Using automated event detection to reduce data collection costs with an application to the BFRS dataset

The project aims to replicate and extend the BFRS dataset (which measured political violence in Pakistan, based on press reporting, from 1988 to 2011) by using machine learning and algorithm techniques.

Incident-level data on political violence has been analysed to study causal linkages between terrorism and economic growth. Such research aids policymakers in formulating policies that are focused on reducing the impact of terrorism. Better scholarship and policy using the BFRS dataset can create not only academic value but also strengthen the case for improving internal security in Pakistan, while better-informed voters can create pressure on the government to improve (Banerjee, Kumar, Pande, and Su; Ferrera, 2011).

BFRS compiles political violence by recording location, consequence, cause, type of violence, and party responsible. However, a problem with datasets compiled by manual newspaper extraction is the recurring cost of updating. Advancements in textual analytics suggest a better way to keep the dataset up to date: extracting data through automation.

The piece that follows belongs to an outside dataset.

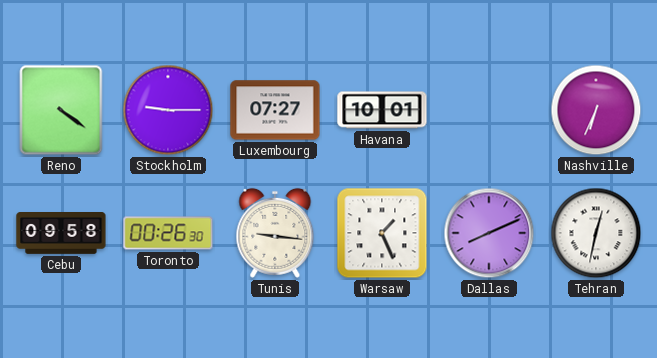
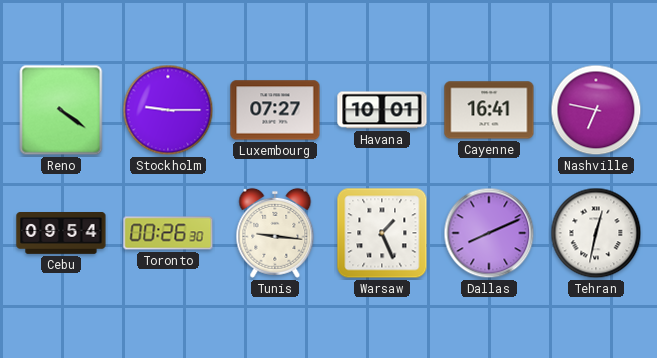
Cayenne: none -> 16:41
Nashville: 6:34 -> 6:47
Cebu: 09:58 -> 09:54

We propose to create a similar dataset from 2010 to the present day by automating the identification and categorisation of events using textual analysis with pattern recognition. The automation will streamline the process and, once developed, this machine-learning tool will provide quick updates without incurring any additional cost. The project also aims to create the capacity for the construction of similar datasets on subjects other than violence.

Our proposed dataset’s overlap with the BFRS time period will allow us to compare the two and gauge the accuracy of this developed tool. We will search for events reported in BFRS in our scraped data; we will train our algorithms on how to detect such events using this data; and, finally, we will use the trained algorithm on data scraped between 2013 and the present to extract further instances of political violence without human intervention. As an additional check on data quality, human coders will review a sample of extracted data to detect false positives.